Create a variable called mlContext and initialize it with a new instance of MLContext. Replace the Console.WriteLine("Hello World!") line with the following code in the Main method:

MLContext mlContext = new MLContext();

Add the following as the next line of code in the Main method:

TrainCatalogBase.TrainTestData splitDataView = LoadData(mlContext);

The LoadData method executes the following tasks:

  • Loads the data.
  • Splits the loaded dataset into train and test datasets.
  • Returns the split train and test datasets.

Create the LoadData method, just after the Main method, using the following code:

public static TrainCatalogBase.TrainTestData LoadData(MLContext mlContext)
{

}

Load the data

Since your previously created SentimentData data model type matches the dataset schema, you can combine the initialization, mapping, and dataset loading into one line of code using the MLContext.Data.LoadFromTextFile wrapper for the LoadFromTextFile method.

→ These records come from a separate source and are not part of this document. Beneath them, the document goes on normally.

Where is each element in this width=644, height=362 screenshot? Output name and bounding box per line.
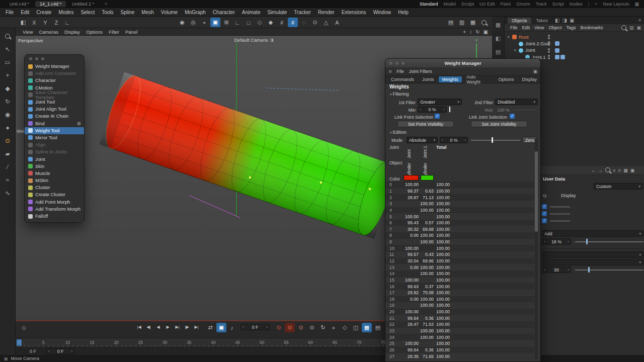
panel-layout-icon-3[interactable]: ▣ [570,18,574,23]
close-window-icon[interactable] [29,57,32,60]
viewport-menu-panel[interactable]: Panel [122,29,140,35]
object-menu-file[interactable]: File [510,25,518,30]
weight-table-row[interactable]: 130.00100.00100.00 [385,264,534,270]
strength-slider[interactable] [471,140,520,141]
weight-table-row[interactable]: 20100.00100.00 [385,309,534,315]
weight-table-row[interactable]: 1729.9270.08100.00 [385,290,534,296]
layout-tab-uv-edit[interactable]: UV Edit [479,2,495,7]
layout-tab-standard[interactable]: Standard [420,2,438,7]
tag-icon[interactable] [560,55,565,59]
disclosure-icon[interactable]: ▾ [508,35,512,39]
document-tab[interactable]: Untitled 2 * [67,1,99,7]
weight-color-swatch-0[interactable] [404,175,419,180]
wm-tab-options[interactable]: Options [495,76,517,82]
move-keys-icon[interactable]: + [329,323,339,332]
document-tab[interactable]: 14_1.c4d * [35,1,66,7]
document-tab[interactable]: + [100,1,112,7]
object-menu-object[interactable]: Object [548,25,561,30]
texture-mode-icon[interactable]: ⊞ [221,18,231,27]
prev-key-button[interactable]: ◀| [144,323,153,331]
object-menu-view[interactable]: View [534,25,544,30]
weight-table-row[interactable]: 699.430.57100.00 [385,220,534,226]
layout-tab-nodes[interactable]: Nodes [570,2,583,7]
autokey-icon[interactable]: ⊙ [285,323,295,332]
first-filter-dropdown[interactable]: Greater▾ [418,99,462,105]
orbit-camera-icon[interactable]: ↻ [475,29,479,35]
display-label[interactable]: Display [561,193,576,198]
view-layout-icon-3[interactable]: ▦ [468,18,478,27]
menu-select[interactable]: Select [77,9,98,16]
weight-table-row[interactable]: 1699.630.37100.00 [385,283,534,290]
weight-table-row[interactable]: 3100.00100.00 [385,201,534,207]
goto-start-button[interactable]: |◀ [135,323,143,331]
palette-item-create-cluster[interactable]: Create Cluster [25,191,84,198]
tab-takes[interactable]: Takes [532,18,552,24]
palette-item-add-transform-morph[interactable]: Add Transform Morph [25,206,84,213]
number-slider[interactable] [575,269,643,270]
zoom-tool-icon[interactable] [3,32,13,40]
palette-item-skin[interactable]: Skin [25,163,84,170]
points-mode-icon[interactable]: □ [244,18,254,27]
percent-slider-handle[interactable] [586,239,588,244]
weight-table-row[interactable]: 24100.00100.00 [385,334,534,340]
window-menu-icon[interactable]: ≡ [389,69,391,74]
goto-end-button[interactable]: ▶| [192,323,201,331]
weight-table-row[interactable]: 0100.00100.00 [385,182,534,188]
hidden-dropdown-2[interactable]: ▾ [542,259,643,265]
palette-item-add-point-morph[interactable]: Add Point Morph [25,199,84,206]
search-icon[interactable] [479,18,489,27]
tag-icon[interactable] [555,48,559,53]
weight-table-row[interactable]: 199.370.63100.00 [385,188,534,195]
palette-item-cluster[interactable]: Cluster [25,184,84,191]
viewport-menu-options[interactable]: Options [83,29,106,35]
layout-tab-sculpt[interactable]: Sculpt [461,2,474,7]
panel-menu-icon[interactable]: ≡ [638,18,641,23]
dock-icon-1[interactable]: ▦ [496,22,501,28]
wm-tab-weights[interactable]: Weights [439,76,462,82]
weight-table-row[interactable]: 2228.4771.53100.00 [385,321,534,328]
weight-table-row[interactable]: 19100.00100.00 [385,302,534,309]
viewport-menu-display[interactable]: Display [61,29,83,35]
menu-extensions[interactable]: Extensions [338,9,370,16]
add-dropdown[interactable]: Add▾ [542,230,643,237]
dolly-camera-icon[interactable]: ↕ [469,29,472,35]
visibility-toggles[interactable] [548,35,550,39]
move-tool-icon[interactable]: + [3,71,13,79]
weight-table-row[interactable]: 80.00100.00100.00 [385,232,534,239]
weight-table-row[interactable]: 4100.00100.00 [385,207,534,214]
smooth-tool-icon[interactable]: ∿ [3,189,13,197]
weight-table-row[interactable]: 5100.00100.00 [385,213,534,220]
window-controls[interactable] [25,55,84,63]
weight-table-row[interactable]: 25100.00100.00 [385,340,534,347]
second-filter-dropdown[interactable]: Disabled▾ [495,99,538,105]
menu-volume[interactable]: Volume [157,9,181,16]
weight-table-row[interactable]: 1199.570.43100.00 [385,251,534,258]
workplane-mode-icon[interactable]: ∟ [232,18,243,27]
viewport-menu-view[interactable]: View [20,29,36,35]
menu-tracker[interactable]: Tracker [290,9,314,16]
text-icon[interactable]: A [618,168,621,173]
y-axis-lock-button[interactable]: Y [40,18,50,27]
menu-animate[interactable]: Animate [238,9,264,16]
filter-icon[interactable]: ▤ [629,25,634,31]
weight-table-row[interactable]: 9100.00100.00 [385,239,534,245]
set-point-visibility-button[interactable]: Set Point Visibility [397,121,454,127]
object-menu-edit[interactable]: Edit [522,25,530,30]
layout-tab-groom[interactable]: Groom [516,2,530,7]
frame-ruler[interactable]: 051015202530354045505560657075 [16,338,385,347]
user-data-checkbox[interactable]: ✓ [542,204,547,209]
knife-tool-icon[interactable]: ∕ [3,162,13,171]
weight-table-row[interactable]: 730.3269.68100.00 [385,226,534,232]
enable-snap-icon[interactable]: # [277,18,287,27]
object-menu-bookmarks[interactable]: Bookmarks [580,25,603,30]
quantize-icon[interactable]: # [288,18,298,27]
region-icon[interactable]: ◫ [351,323,361,332]
settings-gear-icon[interactable]: ⚙ [77,121,81,126]
menu-help[interactable]: Help [394,9,412,16]
key-icon[interactable]: ◇ [340,323,350,332]
custom-dropdown[interactable]: Custom▾ [594,183,643,190]
menu-tools[interactable]: Tools [98,9,117,16]
x-axis-lock-button[interactable]: X [29,18,39,27]
coordinate-system-icon[interactable]: ∟ [62,18,72,27]
weight-manager-titlebar[interactable]: Weight Manager [385,59,540,67]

It returns a IDataView.

As the input and output of Transforms, a DataView is the fundamental data pipeline type, comparable to IEnumerable for LINQ.

In ML.NET, data is similar to a SQL view. It is lazily evaluated, schematized, and heterogenous. The object is the first part of the pipeline, and loads the data. For this tutorial, it loads a dataset with comments and corresponding toxic or non toxic sentiment. This is used to create the model, and train it.

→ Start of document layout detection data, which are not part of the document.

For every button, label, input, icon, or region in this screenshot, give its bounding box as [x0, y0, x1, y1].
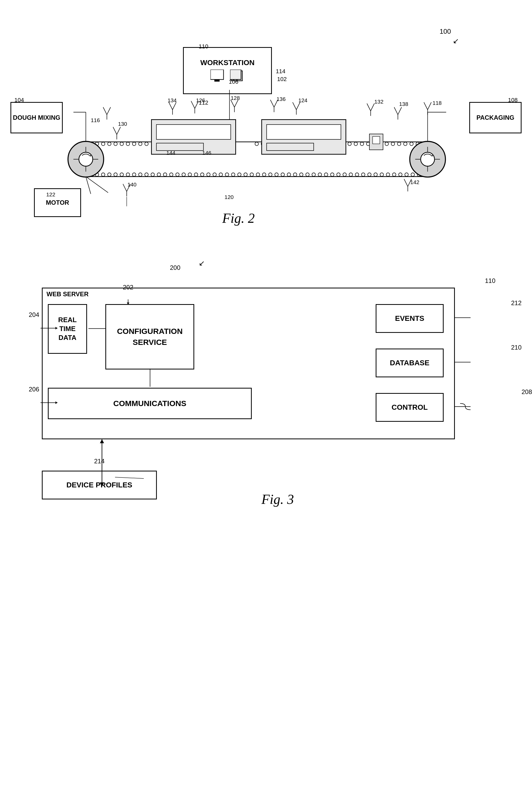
svg-point-67 [231, 173, 235, 176]
svg-point-99 [68, 141, 103, 177]
svg-rect-118 [262, 119, 346, 154]
svg-point-86 [349, 173, 353, 176]
svg-point-84 [337, 173, 340, 176]
packaging-box: PACKAGING [469, 102, 521, 133]
svg-point-46 [101, 173, 105, 176]
svg-point-73 [268, 173, 272, 176]
ref-100: 100 [440, 27, 451, 36]
svg-marker-112 [431, 155, 433, 157]
svg-point-95 [405, 173, 408, 176]
svg-text:124: 124 [298, 97, 307, 103]
svg-point-15 [145, 142, 148, 146]
svg-line-159 [115, 477, 144, 478]
svg-point-98 [422, 173, 425, 176]
svg-point-26 [317, 142, 320, 146]
svg-marker-152 [55, 401, 58, 404]
svg-point-51 [132, 173, 136, 176]
svg-point-97 [417, 173, 421, 176]
svg-point-57 [170, 173, 173, 176]
svg-point-18 [267, 142, 271, 146]
ref-102: 102 [277, 76, 287, 83]
svg-point-85 [343, 173, 346, 176]
ref-108: 108 [508, 97, 518, 103]
svg-point-53 [145, 173, 148, 176]
svg-text:138: 138 [399, 101, 408, 107]
svg-point-93 [393, 173, 396, 176]
svg-marker-148 [55, 327, 58, 329]
svg-point-80 [312, 173, 315, 176]
motor-label: MOTOR [46, 199, 69, 206]
svg-rect-3 [230, 70, 241, 79]
svg-point-61 [194, 173, 198, 176]
fig3-label: Fig. 3 [262, 492, 294, 507]
svg-point-66 [225, 173, 229, 176]
svg-point-13 [132, 142, 136, 146]
svg-point-33 [360, 142, 364, 146]
svg-point-43 [422, 142, 425, 146]
svg-point-28 [329, 142, 333, 146]
svg-point-64 [213, 173, 216, 176]
svg-text:120: 120 [225, 194, 234, 200]
svg-point-87 [355, 173, 359, 176]
svg-point-79 [306, 173, 309, 176]
svg-point-40 [404, 142, 407, 146]
svg-point-29 [336, 142, 339, 146]
svg-point-8 [101, 142, 105, 146]
workstation-box: WORKSTATION [183, 47, 272, 94]
dough-mixing-box: DOUGH MIXING [11, 102, 63, 133]
svg-text:146: 146 [202, 150, 211, 156]
workstation-title: WORKSTATION [200, 59, 254, 67]
svg-point-74 [275, 173, 278, 176]
svg-text:118: 118 [433, 100, 442, 106]
svg-point-59 [182, 173, 185, 176]
svg-rect-114 [156, 125, 231, 139]
svg-point-78 [300, 173, 303, 176]
fig2-label: Fig. 2 [222, 210, 254, 226]
svg-point-71 [256, 173, 260, 176]
svg-point-39 [397, 142, 401, 146]
svg-point-58 [176, 173, 179, 176]
svg-point-30 [342, 142, 345, 146]
svg-point-48 [114, 173, 117, 176]
svg-point-62 [201, 173, 204, 176]
svg-point-60 [188, 173, 192, 176]
monitor-icon [210, 70, 225, 83]
svg-point-27 [323, 142, 326, 146]
svg-point-38 [391, 142, 395, 146]
svg-point-91 [380, 173, 383, 176]
svg-rect-1 [214, 79, 220, 81]
svg-point-72 [263, 173, 266, 176]
ref-112: 112 [199, 99, 208, 106]
svg-point-6 [89, 142, 93, 146]
workstation-icons [210, 70, 244, 83]
svg-point-92 [386, 173, 390, 176]
svg-point-25 [311, 142, 314, 146]
svg-point-41 [410, 142, 413, 146]
svg-point-7 [95, 142, 98, 146]
page-container: 100 ↙ WORKSTATION 110 114 112 [0, 0, 532, 803]
svg-point-16 [255, 142, 258, 146]
svg-point-44 [89, 173, 93, 176]
svg-point-83 [330, 173, 334, 176]
svg-point-22 [292, 142, 296, 146]
svg-point-69 [244, 173, 247, 176]
svg-marker-105 [90, 155, 92, 157]
svg-point-21 [286, 142, 289, 146]
svg-text:136: 136 [277, 96, 286, 102]
svg-rect-120 [267, 143, 314, 150]
svg-point-20 [280, 142, 283, 146]
svg-text:130: 130 [118, 121, 127, 127]
svg-point-81 [318, 173, 322, 176]
svg-point-11 [120, 142, 124, 146]
svg-point-96 [411, 173, 414, 176]
svg-point-65 [219, 173, 223, 176]
svg-point-107 [421, 152, 435, 166]
svg-point-89 [367, 173, 371, 176]
svg-point-23 [298, 142, 302, 146]
svg-marker-157 [100, 439, 104, 443]
svg-rect-113 [151, 119, 235, 154]
svg-point-49 [120, 173, 124, 176]
svg-point-68 [238, 173, 241, 176]
svg-point-34 [366, 142, 370, 146]
svg-point-17 [261, 142, 265, 146]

Add the following code as the first line of the LoadData method:

IDataView dataView = mlContext.Data.LoadFromTextFile<SentimentData>(_dataPath,hasHeader:false);

Split the dataset for model training and testing

Next, you need both a training dataset to train the model and a test dataset to evaluate the model. Use the MLContext.BinaryClassification.TrainTestSplit which wraps TrainTestSplit to split the loaded dataset into train and test datasets and return them inside of a TrainCatalogBase.TrainTestData. You can specify the fraction of data for the test set with the testFractionparameter. The default is 10% but you use 20% in this case to use more data for the evaluation.

To split the loaded data into the needed datasets, add the following code as the next line in the LoadData method:

TrainCatalogBase.TrainTestData splitDataView = mlContext.BinaryClassification.TrainTestSplit(dataView, testFraction: 0.2);

Return the splitDataView at the end of the LoadData method:

return splitDataView;

Build and train the model

Add the following call to the BuildAndTrainModelmethod as the next line of code in the Main method:

ITransformer model = BuildAndTrainModel(mlContext, splitDataView.TrainSet);

The BuildAndTrainModel method executes the following tasks:

  • Extracts and transforms the data.
  • Trains the model.
  • Predicts sentiment based on test data.
  • Returns the model.

Create the BuildAndTrainModel method, just after the Main method, using the following code:

public static ITransformer BuildAndTrainModel(MLContext mlContext, IDataView splitTrainSet)
{

}

Notice that two parameters are passed into the Train method; a MLContext for the context (mlContext), and an IDataViewfor the training dataset (splitTrainSet).

Extract and transform the data

Pre-processing and cleaning data are important tasks that occur before a dataset is used effectively for machine learning. Raw data is often noisy and unreliable, and may be missing values. Using data without these modeling tasks can produce misleading results.

ML.NET's transform pipelines compose a custom set of transforms that are applied to your data before training or testing. The transforms' primary purpose is data featurization. Machine learning algorithms understand featurized data, so the next step is to transform our textual data into a format that our ML algorithms recognize. That format is a numeric vector.

Next, call mlContext.Transforms.Text.FeaturizeText which featurizes the text column (SentimentText) column into a numeric vector called Features used by the machine learning algorithm. This is a wrapper call that returns an EstimatorChain<TLastTransformer> that will effectively be a pipeline. Name this pipeline as you will then append the trainer to the EstimatorChain. Add this as the next line of code:

var pipeline = mlContext.Transforms.Text.FeaturizeText(outputColumnName: DefaultColumnNames.Features, inputColumnName: nameof(SentimentData.SentimentText))

Warning

ML.NET Version 0.10 changed the order of the Transform parameters. This will not error out until you run the application and build the model. Use the parameter names for Transforms as illustrated in the previous code snippet.

This is the preprocessing/featurization step. Using additional components available in ML.NET can enable better results with your model.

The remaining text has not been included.